In “The Rise and Fall of French Canadian Loyalism,” Damien-Claude Bélanger examines French Canadian loyalism to the Crown. Loyalism served the interests of various groups within French Canadian society and expressed a desire among its exponents for Quebec to find a place within the British Empire. The doctrine survived the tumultuous 1830s, but it could not survive the imperialist reaction of the late nineteenth and early twentieth centuries. French Canadian loyalism disappeared because it had become untenable, but also because it was no longer politically useful.
Carolyn Harris offers a contrasting view in “Royal Tours During the Reign of Queen Elizabeth II.” Although the format of the tours has changed, she says, the themes have remained consistent, including a focus on Canada’s environment, culture, and economy, royal patronage of Canadian philanthropic organizations and institutions, commemoration of historic anniversaries, and meetings with Canadians of all backgrounds. Subsequent monarchs will face the challenge of maintaining steady engagement with a smaller number of working members of the royal family.
Our work concludes with an emotive piece by Canada’s twenty-eighth governor general, the Right Honourable David Johnston, “Queen Elizabeth II: A Personal Tribute.” This essay provides vivid reflections on interactions with Queen Elizabeth from 2010 to 2017, reflecting on the more personal aspects of the Queen’s reign — her personality and her devotion to peoples throughout the Commonwealth. It describes three of Elizabeth II’s enduring and inspiring characteristics: graciousness, service, and faith; and illustrates these through her words and actions.

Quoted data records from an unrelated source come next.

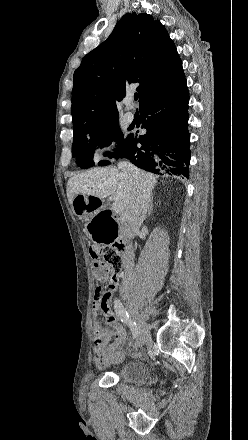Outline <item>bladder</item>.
Returning a JSON list of instances; mask_svg holds the SVG:
<instances>
[{
  "mask_svg": "<svg viewBox=\"0 0 248 440\" xmlns=\"http://www.w3.org/2000/svg\"><path fill=\"white\" fill-rule=\"evenodd\" d=\"M149 375V367L142 362H128L115 371V377L117 380L124 384H133L144 381Z\"/></svg>",
  "mask_w": 248,
  "mask_h": 440,
  "instance_id": "1",
  "label": "bladder"
}]
</instances>
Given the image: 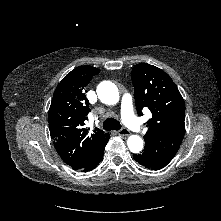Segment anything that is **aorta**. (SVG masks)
Listing matches in <instances>:
<instances>
[{"mask_svg":"<svg viewBox=\"0 0 221 221\" xmlns=\"http://www.w3.org/2000/svg\"><path fill=\"white\" fill-rule=\"evenodd\" d=\"M97 95L104 104L114 105L119 101L118 88L110 81H103L98 85ZM127 145L132 153H139L143 149V140L138 135H131L127 140Z\"/></svg>","mask_w":221,"mask_h":221,"instance_id":"aorta-1","label":"aorta"}]
</instances>
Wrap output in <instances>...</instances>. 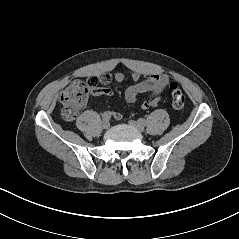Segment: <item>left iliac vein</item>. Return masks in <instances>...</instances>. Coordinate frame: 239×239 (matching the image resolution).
Listing matches in <instances>:
<instances>
[{"label":"left iliac vein","mask_w":239,"mask_h":239,"mask_svg":"<svg viewBox=\"0 0 239 239\" xmlns=\"http://www.w3.org/2000/svg\"><path fill=\"white\" fill-rule=\"evenodd\" d=\"M129 124L136 128L138 131L143 132L144 131V125H142L141 123L134 121V120H129Z\"/></svg>","instance_id":"4c4485c4"}]
</instances>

The complex, adaptive, and constantly evolving nature of the monarchy headed by Queen Elizabeth II has been described in other realms in terms such as “chameleon” and “shapeshifting.” For our part, we give the final word to the author of this book’s first chapter. Warren J. Newman aptly observes that “the Crown itself, while in certain respects an abstract and occasionally elusive concept … remains subtly and profoundly embedded in Canada’s constitutional structure …. It is, as the evocative title of this book suggests, a truly resilient Crown.”